HEK293 cells (ATCC) were cultured in DMEM medium (Gibco, Life Technologies), 10% FBS (Invitrogen), and 1% penicillin‐streptomycin (Gibco, Life Technologies) in 10 cm dishes. Cells were 60–70% confluent at the time of transfection and of passage number 14. Medium was refreshed 2–3 h prior to transfection. HEK293 cells were transfected with plasmid DNA (5 μg) using polyethylenimine (25 kDa linear, Polysciences) and incubated for 48 h after transfection.

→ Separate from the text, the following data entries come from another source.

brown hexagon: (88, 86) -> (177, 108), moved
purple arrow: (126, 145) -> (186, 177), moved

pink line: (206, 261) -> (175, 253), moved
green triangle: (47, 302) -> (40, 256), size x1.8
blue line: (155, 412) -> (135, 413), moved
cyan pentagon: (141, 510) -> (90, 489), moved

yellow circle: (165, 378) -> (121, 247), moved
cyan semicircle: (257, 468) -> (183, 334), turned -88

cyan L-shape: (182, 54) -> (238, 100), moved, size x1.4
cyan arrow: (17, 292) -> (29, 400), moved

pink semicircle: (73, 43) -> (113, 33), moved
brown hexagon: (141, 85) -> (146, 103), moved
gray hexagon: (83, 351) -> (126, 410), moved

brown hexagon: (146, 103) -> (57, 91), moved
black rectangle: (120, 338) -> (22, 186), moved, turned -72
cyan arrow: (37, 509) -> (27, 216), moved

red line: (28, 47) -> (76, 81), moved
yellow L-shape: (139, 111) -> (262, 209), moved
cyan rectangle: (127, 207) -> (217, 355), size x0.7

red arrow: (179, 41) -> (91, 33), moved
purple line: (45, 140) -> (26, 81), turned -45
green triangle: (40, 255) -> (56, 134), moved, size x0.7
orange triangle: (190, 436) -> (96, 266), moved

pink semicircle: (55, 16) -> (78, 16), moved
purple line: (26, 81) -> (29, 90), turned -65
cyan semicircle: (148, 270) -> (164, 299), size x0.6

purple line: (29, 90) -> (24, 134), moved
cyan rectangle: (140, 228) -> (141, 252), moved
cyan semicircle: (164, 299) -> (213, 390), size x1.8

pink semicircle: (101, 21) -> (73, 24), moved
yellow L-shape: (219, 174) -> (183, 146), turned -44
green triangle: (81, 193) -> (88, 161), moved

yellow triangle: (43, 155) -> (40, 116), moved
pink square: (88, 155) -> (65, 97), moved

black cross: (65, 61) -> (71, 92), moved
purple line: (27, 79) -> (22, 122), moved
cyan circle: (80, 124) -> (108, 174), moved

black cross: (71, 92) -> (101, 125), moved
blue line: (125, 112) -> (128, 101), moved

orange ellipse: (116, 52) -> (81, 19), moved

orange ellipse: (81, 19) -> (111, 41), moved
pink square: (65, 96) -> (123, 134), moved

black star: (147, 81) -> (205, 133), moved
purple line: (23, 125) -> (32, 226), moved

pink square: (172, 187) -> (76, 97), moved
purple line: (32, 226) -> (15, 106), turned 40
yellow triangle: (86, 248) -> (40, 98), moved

Coprecipitation from HEK293 cells

All steps were performed at 4°C, with the exception of elution (room temperature). For protein extraction, HEK293 cells were washed with PBS, resuspended in freshly prepared lysis‐buffer (1% DDM, 25 mM HEPES (pH 7.4), 150 mM NaCl, and EDTA‐free Complete protease inhibitor (Roche)), and incubated for 1 h with gentle end‐over‐end mixing. The supernatant was cleared of nonsoluble debris by two consecutive centrifugation steps at 20 000 × g for 15 min. Anti‐mGluR1 antibody (4 ug) or anti‐mGluR5 antibody (4 ug) was added to the supernatant, incubated O/N, and immobilized to Protein A/G agarose beads (Santa Cruz). The agarose beads were washed four times with wash buffer (0.1% DDM, 25 mM HEPES, and 150 mM NaCl), and the bound proteins were eluted by incubation with 2× Laemmli sample buffer. Input samples were prepared from the supernatant fraction by addition of Laemmli sample buffer to a 2× final concentration.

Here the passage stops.